Let ~S~ be a sequence of letters and let ~P~ be a set of primitives. Denote by ~Suff(S, P)~ the set of sequences ~v~ such that the following two conditions hold:

1. ~v~ is a prefix of a primitive in ~P~.
2. ~S = uv~ for some ~u~. (For two sequences of letters ~u~ and ~v~, we denote the concatenation of ~u~ and ~v~ by ~uv~.)

It is obvious that ~S~ can be composed from primitives in ~P~ iff the empty sequence is in ~Suff(S, P)~. Moreover, ~S~ has an extension ~u~ on the right that makes ~Su~ a composition of primitives in ~P~ iff ~Suff(S, P)~ is non-empty. Therefore the following algorithm gives a solution to the task if DataFile contains the sequence to be examined.

Res:=0;
S:=empty; NoS:=1;
ReadLn(DataFile,X);
Slength:=1;
While (X<>'.') And (NoS>0) Do Begin
  Append X to the end of S;
  Q:=Suff(S,P);
  NoS:=number of elements of Q;
  If the empty sequence is element of Q Then Res:=Slength;
  ReadLn(DataFile,X);
  Inc(Slength);
End;
WriteOut(Res);

One obvious problem with this algorithm is that the data file is too large to read into the memory (unless you know how to use the machine's extra memory).

Fortunately, it is not necessary to read the whole sequence into memory. Let us observe that ~Suff(Sx, P)~ for a sequence ~S~ and a letter ~x~ can be computed from the set ~Suff(S, P)~. Indeed, the following algorithm satisfies the requirement that if ~Q = Suff(S, P)~ holds before executing ~Next(Q, X)~ then after the execution ~Q = Suff(SX, P)~ will hold.

Procedure Next(Q,X);
  Begin
    Q1:=empty;
    Forall u in Q Do Begin
      If ux is a prefix of some primitives in P Then
        Begin
          include ux in Q1;
          If ux is equal to a primitive in P
            Then include the empty sequence in Q1
        End;
    End;
    Q:=Q1;
  End;

In order to refine the algorithm ~Next~, we have to answer the questions:

• Is a sequence ~ux~ a prefix of some primitive in ~P~?
• Is a sequence ~u~ equal to a primitive in ~P~?

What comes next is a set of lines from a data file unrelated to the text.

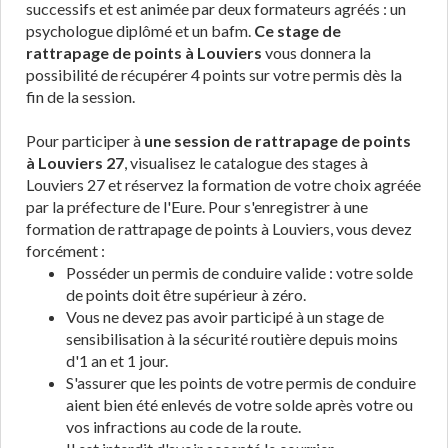
successifs et est animée par deux formateurs agréés : un
psychologue diplômé et un bafm.
Ce stage de
rattrapage de points à Louviers
vous donnera la
possibilité de récupérer 4 points sur votre permis dès la
fin de la session.
Pour participer à
une session de rattrapage de points
à Louviers 27
, visualisez le catalogue des stages à
Louviers 27 et réservez la formation de votre choix agréée
par la préfecture de l'Eure. Pour s'enregistrer à une
formation de rattrapage de points à Louviers, vous devez
forcément :
Posséder un permis de conduire valide : votre solde
de points doit être supérieur à zéro.
Vous ne devez pas avoir participé à un stage de
sensibilisation à la sécurité routière depuis moins
d'1 an et 1 jour.
S'assurer que les points de votre permis de conduire
aient bien été enlevés de votre solde après votre ou
vos infractions au code de la route.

Consider the following data structure for the set of primitives ~P~.

Const
  MaxN=100; (* maximum possible number of primitives *)
  MaxL=20; (* maximum possible length of primitives *)
Var
  P:Array[1..MaxN,1..MaxL] Of Char; (* array of primitives *)
  L:Array[1..MaxN] Of Word; (* length of the primitives *)

Let us represent a sequence ~u~ which is a prefix of a primitive in ~P~ by the pair ~(i, j)~, such that the prefix of ~P[i]~ consisting of the first ~j~ letters of the primitive ~P[i]~ equals ~u~, and ~i~ is the least such index for ~u~. Note that the empty sequence is represented by the pair ~(1, 0)~.

We can preprocess the set of primitives to build a transition table ~T~:

~T[i, j, x]~ is ~0~ if there is no primitive in ~P~ with prefix ~P[i][1 \dots j] x~, otherwise the least index ~k~ such that ~P[i][1 \dots j] x~ is a prefix of ~P[k]~. (~P[i][1 \dots j]~ denotes the sequence of letters consisting of the first ~j~ elements of the primitive ~P[i]~.)

In other words, if a sequence ~u~ is represented by the pair ~(i, j)~ then the sequence ~ux~ is a prefix of a primitive in ~P~ iff ~T[i, j, x] > 0~, and in this case ~ux~ is a prefix of ~P[T[i, j, x]]~ and is represented by the pair ~(T[i, j, x], j+1)~. A procedure computes the transition table ~T~ and builds the array ~Full~ as well. ~Full[i, j]~ is true iff the sequence represented by ~(i, j)~ is equal to a primitive in ~P~.

We can easily implement the algorithm ~Next(Q, X)~ using the arrays ~T~ and ~Full~.